Premature endpoint rate: percentage of turns where the agent started before the user’s semantic request was complete.
Missed endpoint rate: percentage of turns where the user finished but the agent waited past the target response window.
Barge-in handling rate: share of interruptions where playback stopped, the new user utterance was captured, and the agent revised its state.
p99 turn-to-first-audio: elapsed time from user turn end to agent audio start, sliced by channel, locale, provider, and scenario.
CustomerAgentInterruptionHandling: evaluator signal for whether the customer-agent workflow handled user interruptions appropriately.
ASRAccuracy: transcript fidelity around the boundary; a bad endpoint often creates missing words, repeated words, or unstable partials.
User proxies: repeated correction rate, hang-up rate after silence, thumbs-down rate, transfer-to-human rate, and reopened ticket rate.
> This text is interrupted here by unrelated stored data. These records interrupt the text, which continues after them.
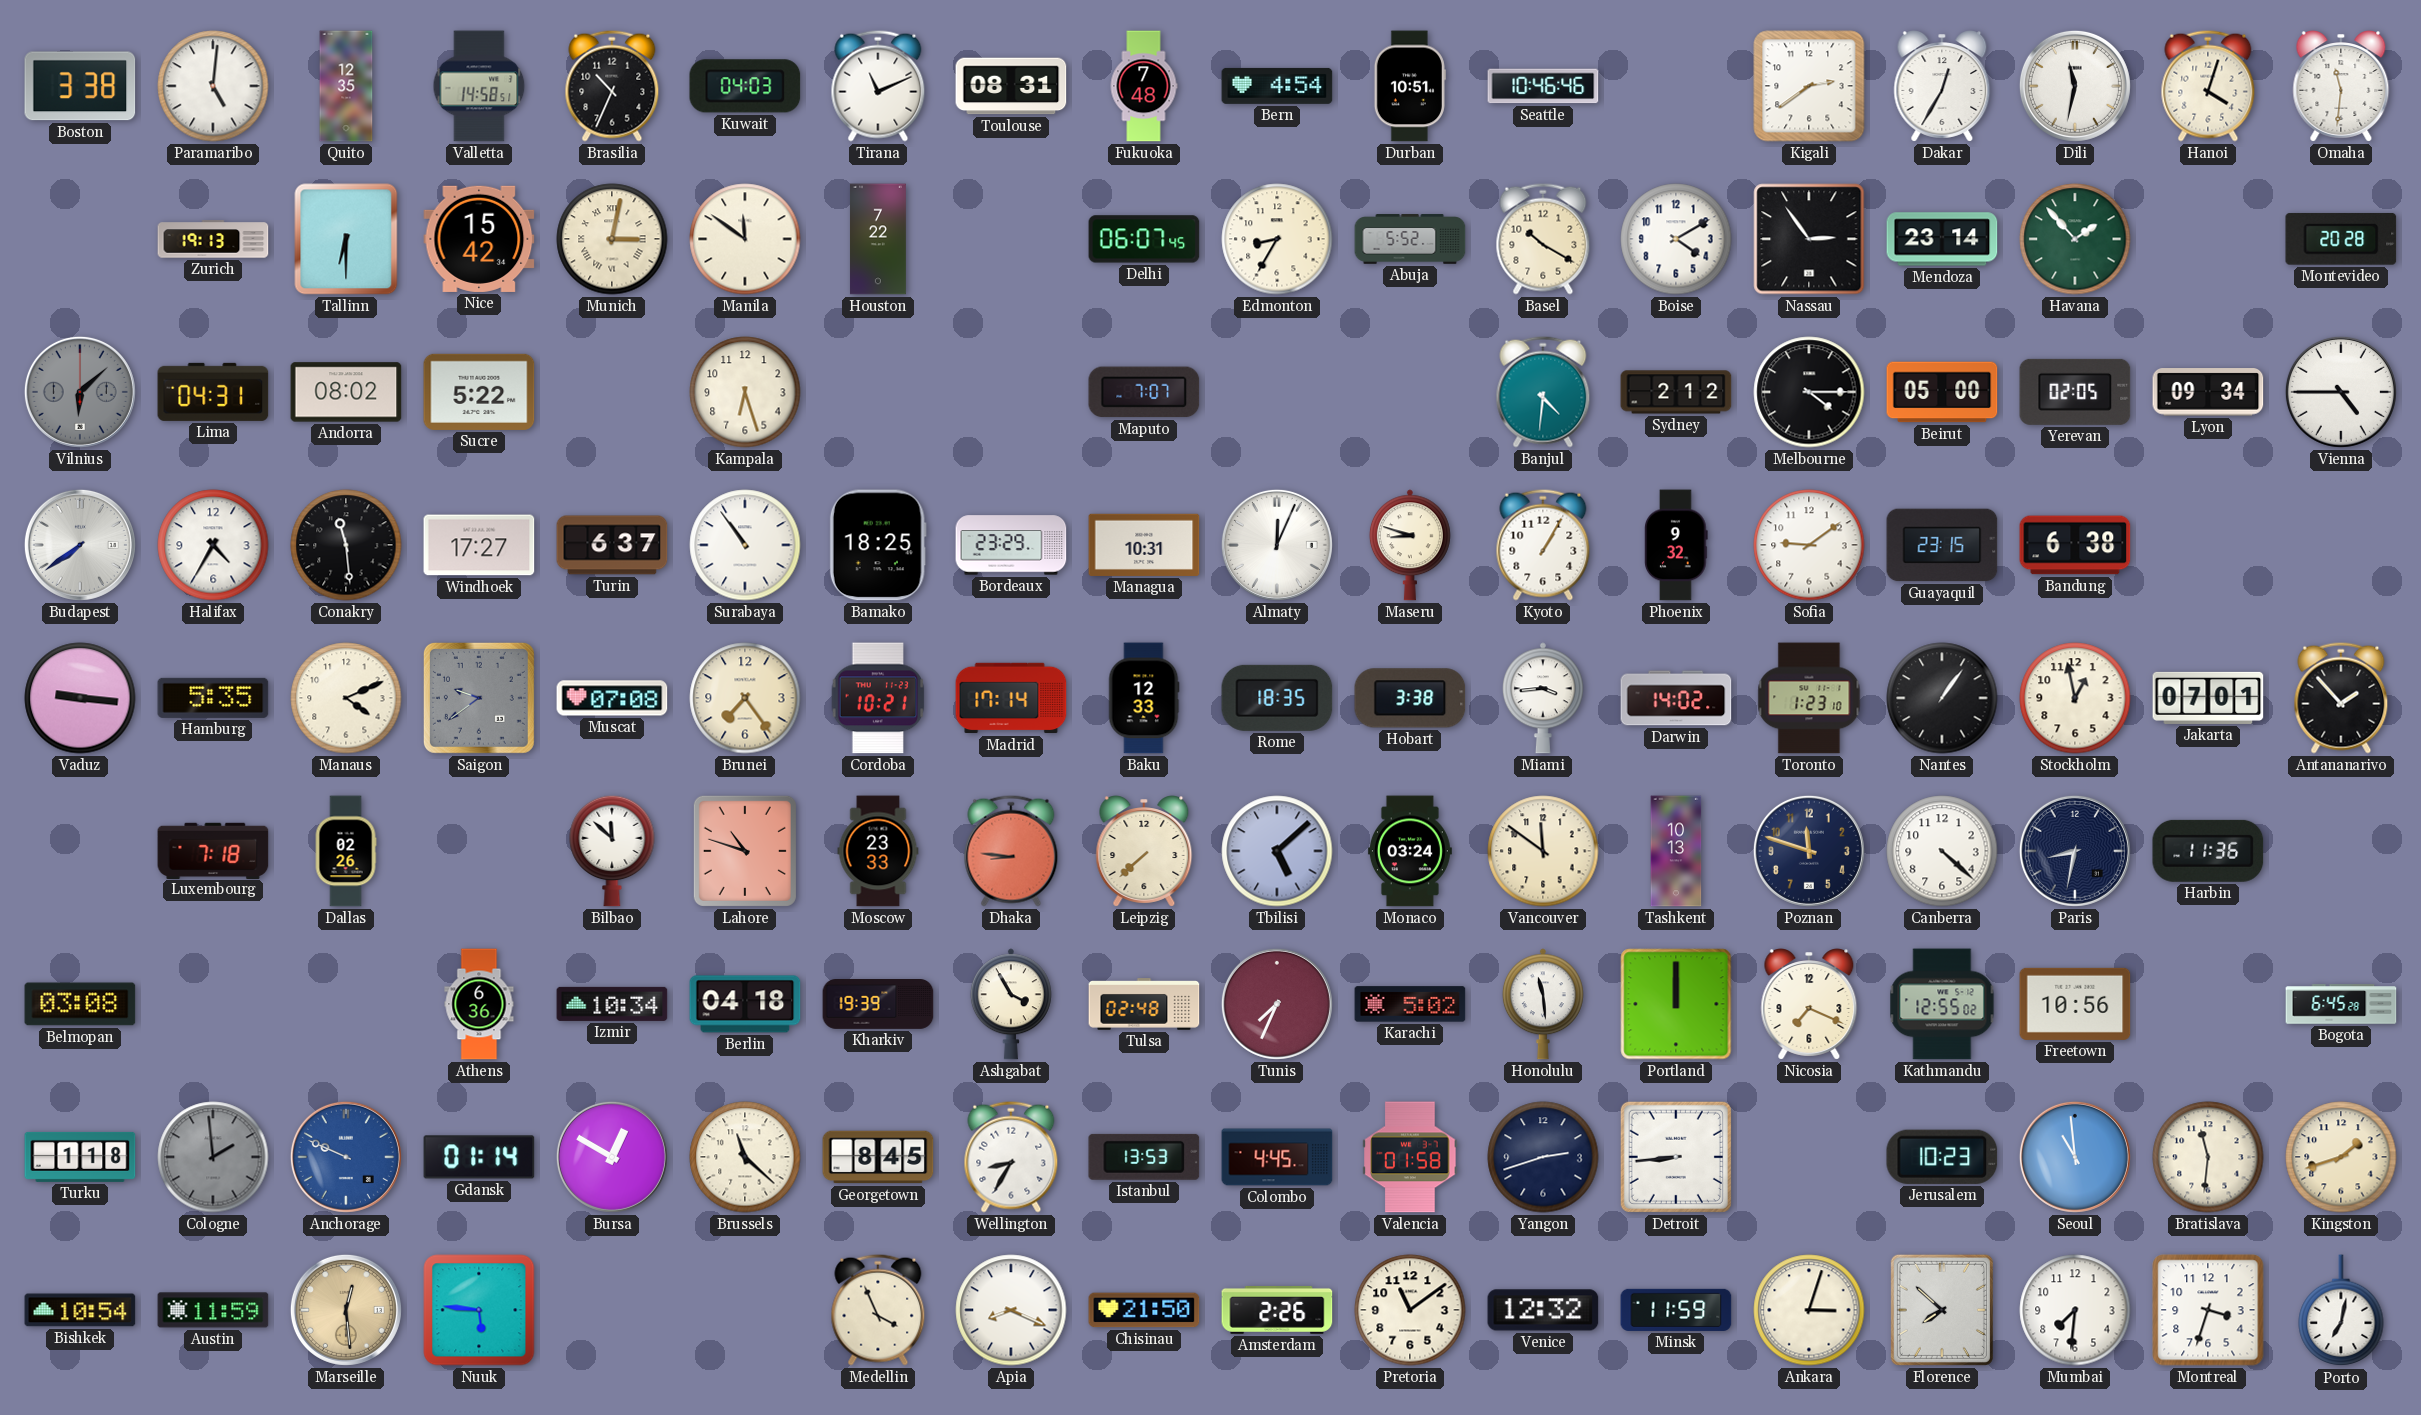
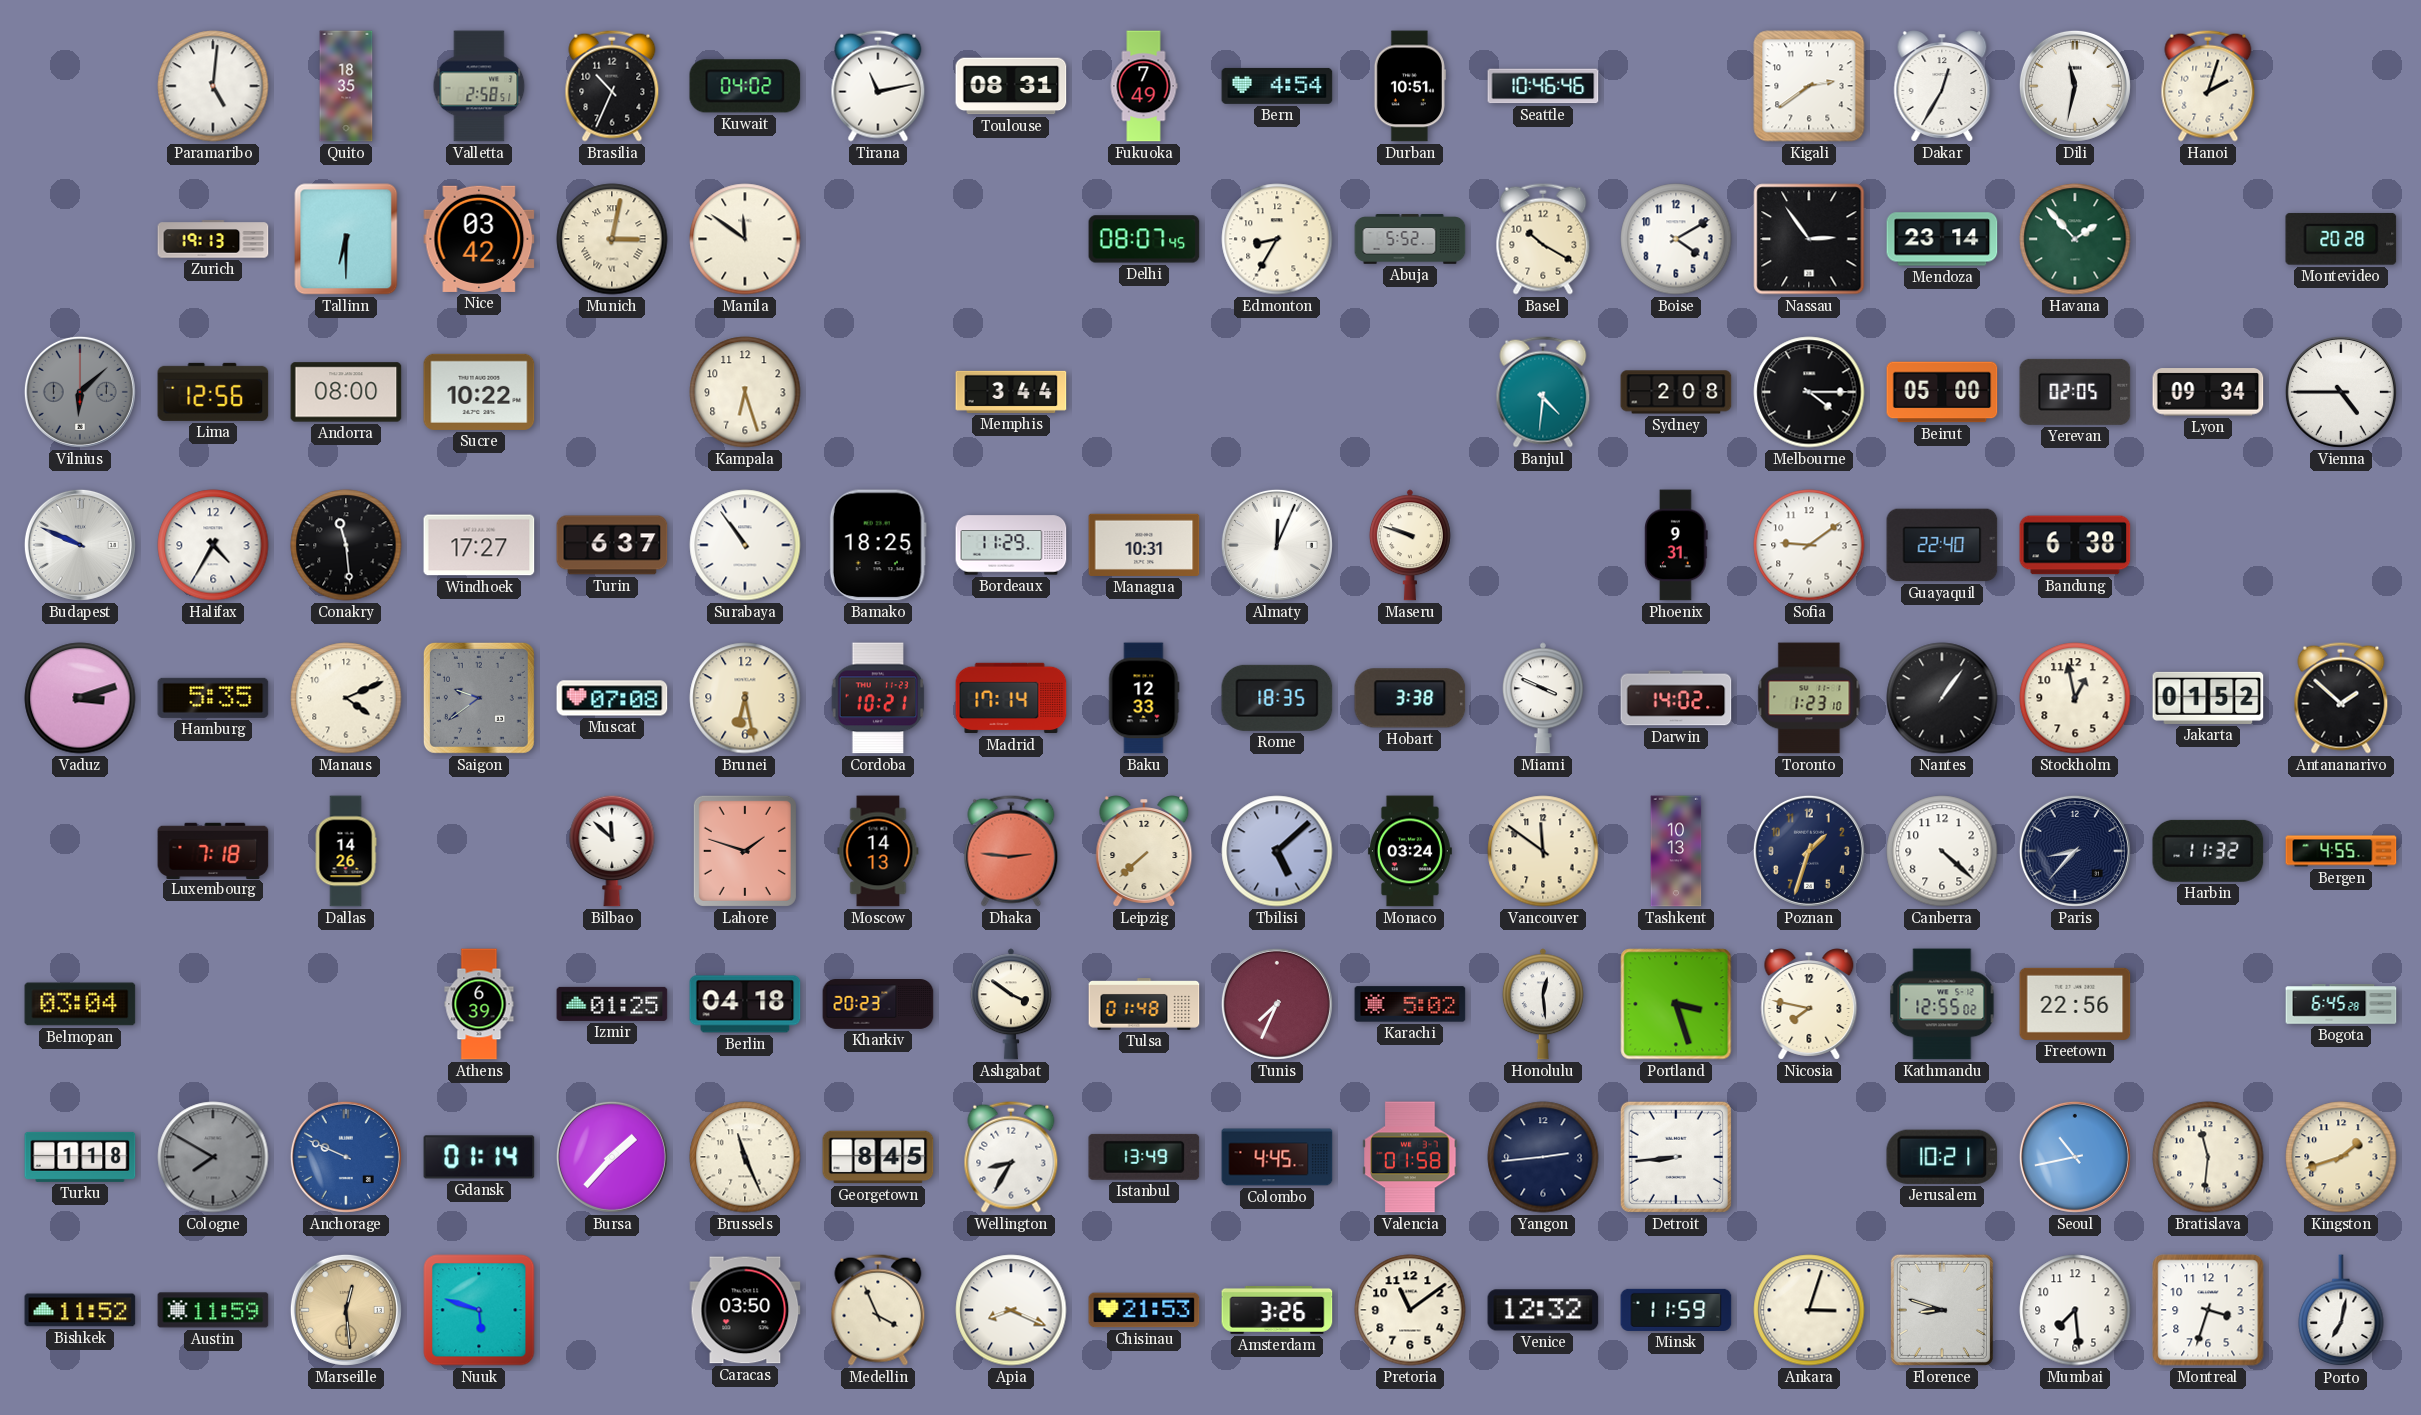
Boston: 3:38 -> none
Quito: 12:35 -> 18:35
Valletta: 14:58 -> 2:58
Kuwait: 04:03 -> 04:02
Tirana: 11:11 -> 11:13
Fukuoka: 7:48 -> 7:49
Hanoi: 4:03 -> 2:03
Omaha: 11:31 -> none
Nice: 15:42 -> 03:42
Houston: 7:22 -> none
Delhi: 06:07 -> 08:07
Lima: 04:31 -> 12:56
Andorra: 08:02 -> 08:00
Sucre: 5:22 -> 10:22
Memphis: none -> 3:44
Maputo: 7:07 -> none
Sydney: 2:12 -> 2:08
Budapest: 7:39 -> 9:49
Bordeaux: 23:29 -> 11:29
Maseru: 8:48 -> 9:48
Kyoto: 1:05 -> none
Phoenix: 9:32 -> 9:31
Guayaquil: 23:15 -> 22:40
Vaduz: 9:16 -> 3:12
Brunei: 7:24 -> 6:28
Miami: 3:44 -> 3:49
Jakarta: 07:01 -> 01:52
Antananarivo: 1:53 -> 1:52
Dallas: 02:26 -> 14:26
Lahore: 10:48 -> 1:48
Moscow: 23:33 -> 14:13
Dhaka: 8:46 -> 2:46
Poznan: 11:48 -> 1:33
Paris: 8:32 -> 8:37
Harbin: 11:36 -> 11:32
Bergen: none -> 4:55
Belmopan: 03:08 -> 03:04
Athens: 6:36 -> 6:39
Izmir: 10:34 -> 01:25
Kharkiv: 19:39 -> 20:23
Ashgabat: 3:55 -> 3:51
Tulsa: 02:48 -> 01:48
Honolulu: 11:29 -> 12:29
Portland: 12:00 -> 3:27
Nicosia: 7:19 -> 7:47
Freetown: 10:56 -> 22:56
Cologne: 1:59 -> 7:50
Bursa: 12:50 -> 1:37
Brussels: 11:22 -> 11:26
Istanbul: 13:53 -> 13:49
Yangon: 2:42 -> 2:44
Jerusalem: 10:23 -> 10:21
Seoul: 10:59 -> 10:43
Bishkek: 10:54 -> 11:52
Nuuk: 5:46 -> 5:48
Caracas: none -> 03:50
Chisinau: 21:50 -> 21:53
Amsterdam: 2:26 -> 3:26
Florence: 7:52 -> 8:48
Mumbai: 7:31 -> 7:29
Do not accept one global threshold. A healthcare scheduler, debt-collection agent, and sales qualifier have different tolerance for silence, overlap, and interruption.

Common Mistakes

Equating VAD with turn detection. Speech/non-speech is only one input; the decision also needs semantic completion and conversation state.
Tuning silence timeout globally. A 500ms pause can be natural in one language and a completed turn in another.
Ignoring barge-in during TTS. Users often correct agents mid-playback; missed interruption handling turns a recoverable error into a failed call.
Testing only clean audio. Endpoint thresholds that pass studio audio often fail with carrier noise, crosstalk, Bluetooth delay, or far-field microphones.
Averaging across cohorts. Overall latency can look stable while mobile, accent, or noisy-room calls regress sharply.